« La filière semences et plants, forte en France, a permis de traverser la crise dans de meilleures conditions. » François Burgaud, Directeur des relations extérieures du Gnis

« Nous participons à la souveraineté alimentaire française. Il faut que nous puissions continuer à innover et maintenir une réglementation favorable ».

Entretien avec François Burgaud, Directeur des relations extérieures du GNIS (Groupement National Interprofessionnel des Semences et des Plants)

Ivar Couderc : Rédacteur en chef des Clés de l’Agriculture.

Aujourd’hui, j’ai le plaisir de recevoir Monsieur François Burgaud, directeur des relations extérieures du GNIS, le Groupement National Interprofessionnel des Semences et des Plants. Monsieur Burgaud, bonjour. Une première question toute simple: comment, globalement, se porte aujourd’hui les professionnels que vous représentez, qui sont à vos côtés ?

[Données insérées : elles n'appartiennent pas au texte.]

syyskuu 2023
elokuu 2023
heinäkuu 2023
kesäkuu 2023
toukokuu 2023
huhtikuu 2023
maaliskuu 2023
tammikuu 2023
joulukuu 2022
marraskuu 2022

François Burgaud, Directeur des relations extérieures du GNIS

Bonjour. Les professionnels et l’ensemble des acteurs de la filière des semences et des plants, ont réussi à traverser cette crise dans de bonnes conditions, à assurer l’ensemble des approvisionnements nécessaires, notamment pour les agriculteurs dans tout ce qu’on appelle les cultures de printemps et ont réussi, avec les difficultés de beaucoup d’autres professions en matière de transport, en matière de main d’oeuvre, ont réussi à maintenir leur activité; étant entendu que le gouvernement avait pris la précaution, depuis le départ, de considérer que l’agriculture, et les semences en font partie, l’agriculture et l’alimentation, faisaient partie des secteurs prioritaires.

Ivar Couderc : Rédacteur en chef des Clés de l’Agriculture

Il y a une chose intéressante, peut-être une petite lueur d’espoir, grâce ou à cause de cette crise, c’est que les agriculteurs, les producteurs, les éleveurs, bref, tout ceux qui font que l’on peut manger, se nourrir, en France, ont retrouvé, peut-être, un peu de proximité avec les consommateurs, avec les citoyens. Vous avez ressenti, ces échos autour de vous?

François Burgaud, Directeur des relations extérieures du GNIS

Alors, pas complètement, ce serait logique, parce qu’on n’a pas d’agriculture sans semence et j’irai plus loin, on n’a pas non plus, d’ailleurs, d’élevage sans semence; parce qu’il faut bien aussi que les animaux aient des prairies pour se nourrir ou d’autres produits agricoles, mais la semence reste loin du consommateur. 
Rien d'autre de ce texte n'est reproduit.